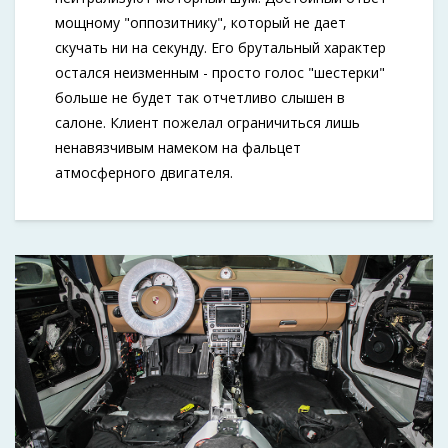
мощному "оппозитнику", который не дает
скучать ни на секунду. Его брутальный характер
остался неизменным - просто голос "шестерки"
больше не будет так отчетливо слышен в
салоне. Клиент пожелал ограничиться лишь
ненавязчивым намеком на фальцет
атмосферного двигателя.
= = = = =
*PROBLEM REQUIREMENTS:*
Should a picture appear among the entries above, omit it and repeat everything else exactly.

*ANSWER TO THIS TASK:*
мощному "оппозитнику", который не дает
скучать ни на секунду. Его брутальный характер
остался неизменным - просто голос "шестерки"
больше не будет так отчетливо слышен в
салоне. Клиент пожелал ограничиться лишь
ненавязчивым намеком на фальцет
атмосферного двигателя.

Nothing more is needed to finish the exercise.